The study enrolled 51 patients who were diagnosed with
adenomatous polyps. Investigators assigned the patients
randomly to two groups, after removing adenomas that
were larger than 5 mm in diameter. Using colonoscopy, the
investigators determined the number and size of adenomas
before the patients began the intake of AGE (0 months) and
at six and twelve months after intake. There were thirty-seven
patients who completed the study; 19 in the active group,
receiving AGE and 18 in the control group, receiving placebo.

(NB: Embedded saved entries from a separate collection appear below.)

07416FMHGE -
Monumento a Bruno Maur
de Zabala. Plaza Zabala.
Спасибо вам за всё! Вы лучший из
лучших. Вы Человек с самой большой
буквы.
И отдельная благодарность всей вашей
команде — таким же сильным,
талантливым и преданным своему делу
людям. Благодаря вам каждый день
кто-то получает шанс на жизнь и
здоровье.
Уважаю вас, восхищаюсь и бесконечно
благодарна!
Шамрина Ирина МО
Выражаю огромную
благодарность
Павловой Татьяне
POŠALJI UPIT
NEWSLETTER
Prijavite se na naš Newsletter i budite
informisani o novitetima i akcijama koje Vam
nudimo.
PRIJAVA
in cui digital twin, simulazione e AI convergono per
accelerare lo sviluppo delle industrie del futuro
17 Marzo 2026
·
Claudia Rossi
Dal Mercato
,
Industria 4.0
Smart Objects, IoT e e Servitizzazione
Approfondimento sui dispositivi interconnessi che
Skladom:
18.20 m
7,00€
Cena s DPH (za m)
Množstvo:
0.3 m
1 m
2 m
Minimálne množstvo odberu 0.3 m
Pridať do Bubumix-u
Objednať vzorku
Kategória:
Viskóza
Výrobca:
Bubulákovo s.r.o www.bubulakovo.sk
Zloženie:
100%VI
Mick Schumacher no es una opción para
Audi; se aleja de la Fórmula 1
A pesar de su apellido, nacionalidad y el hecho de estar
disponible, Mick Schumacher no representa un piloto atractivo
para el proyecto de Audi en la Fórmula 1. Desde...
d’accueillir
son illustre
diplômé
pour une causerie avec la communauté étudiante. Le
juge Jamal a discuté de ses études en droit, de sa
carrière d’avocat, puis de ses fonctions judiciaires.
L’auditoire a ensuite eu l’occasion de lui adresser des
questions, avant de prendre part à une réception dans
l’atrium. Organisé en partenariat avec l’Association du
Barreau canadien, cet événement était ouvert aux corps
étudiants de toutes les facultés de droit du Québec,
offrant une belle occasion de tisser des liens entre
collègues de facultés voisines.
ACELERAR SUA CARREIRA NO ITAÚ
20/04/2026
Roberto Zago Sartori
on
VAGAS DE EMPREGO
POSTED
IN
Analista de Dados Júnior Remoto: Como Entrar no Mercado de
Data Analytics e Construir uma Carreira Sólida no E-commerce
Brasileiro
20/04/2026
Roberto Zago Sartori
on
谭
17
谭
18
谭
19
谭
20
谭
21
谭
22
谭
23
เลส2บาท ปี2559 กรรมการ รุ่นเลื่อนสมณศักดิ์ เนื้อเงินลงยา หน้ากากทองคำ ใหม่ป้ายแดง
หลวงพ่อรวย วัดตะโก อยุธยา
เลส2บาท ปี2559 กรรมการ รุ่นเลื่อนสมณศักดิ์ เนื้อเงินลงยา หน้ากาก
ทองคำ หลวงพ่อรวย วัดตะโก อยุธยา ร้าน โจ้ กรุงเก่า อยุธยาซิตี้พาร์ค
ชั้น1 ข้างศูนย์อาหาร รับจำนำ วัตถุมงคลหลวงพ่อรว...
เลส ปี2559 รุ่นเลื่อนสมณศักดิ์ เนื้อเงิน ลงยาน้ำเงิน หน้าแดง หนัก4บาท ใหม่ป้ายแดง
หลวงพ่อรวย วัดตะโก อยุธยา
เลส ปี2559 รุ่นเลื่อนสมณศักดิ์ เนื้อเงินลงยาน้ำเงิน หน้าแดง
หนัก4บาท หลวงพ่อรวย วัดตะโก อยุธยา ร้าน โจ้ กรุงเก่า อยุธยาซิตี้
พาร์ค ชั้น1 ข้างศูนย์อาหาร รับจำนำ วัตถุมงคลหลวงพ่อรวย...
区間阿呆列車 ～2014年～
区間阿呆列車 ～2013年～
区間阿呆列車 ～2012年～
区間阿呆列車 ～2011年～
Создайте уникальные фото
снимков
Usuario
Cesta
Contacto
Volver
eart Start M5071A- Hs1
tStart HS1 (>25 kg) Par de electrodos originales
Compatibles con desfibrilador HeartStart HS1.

The investigators found that in the control group the number
of adenomas increased in linear fashion from the beginning of the
study (baseline point); by contrast, in the group taking the high
dose of AGE the size and number of adenomas were significantly
suppressed, after the 12 months of treatment. These findings
showed that the intake of Kyolic AGE has the potential to protect
humans against colon cancer, by preventing the progression of
precancerous colon adenomas into colon cancer.
The clinical study, showing AGE as a supplement with
potential preventive effects against human colon cancer, adds to
the results of several epidemiological studies showing a reduction
of colon cancer by high garlic consumption.
At this point, with overwhelming evidence of garlic protection
against colon cancer, it should be noted that a recent single
prospective study from Harvard Medical School3, did not find a
protective effect by the intake of fresh garlic. The study did not
include AGE.
To possibly understand the discrepancy in results, it should
be realized that the findings of efficacy by AGE in inhibiting the
growth of precancerous adenomas and potentially inhibiting
colon cancer, is partly due to the high standardization of its active
ingredients. This is in contrast to fresh garlic cloves that cannot
be standardized in the same way.
Depending on the conditions of their cultivation, garlic
bulbs may contain up to 33 different lipid- and water-soluble
organosulfur compounds, with varying inhibitory effects on colon
cancer, as shown in laboratory studies.
In a prospective study, unknown are the number of bulbs (that
means the dose of garlic components), that would be required for
human intake to have an inhibitory effect on colon cancer. Food
preparation methods are known to affect the potency of sulfur
compounds in garlic. For example, microwave heating and oven
cooking block the anti-cancer activity of some compounds in the
fresh garlic. The Harvard study had no biomarkers that reflected
the actual active garlic component in the human body.
By contrast, AGE is prepared at room temperature, with
no heating in the process of its production, preserving its anticancer
activity; in addition, S-allyl cysteine, the most prevalent
organosulfur compound in AGE, has been shown experimentally
to have a 98 percent bioavailability; this means it can be used
potentially as a marker to reflect the intake of Aged Garlic Extract
components.
References:
- Steinmetz KA, KushiLH, Bostick RM, et al Vegetables, fruit and colon cancer in the Iowa Women's Health Study. Am J. Epidemio.1994: 139:1-13.
- Tanaka S, Haruma K, Yoshihara M, Kajiyama G, Kira K, et al. Aged garlic extract has potential suppressive effect on colorectal adenomas in humans. J Nutr. 2006; 136:821S-826S.
- Meng S, Zhang X, Giovannucci EL, et al No association between garlic intake and risk of colorectal cancer. Cancer Epidemiol. In Press; On line Dec 12 2012.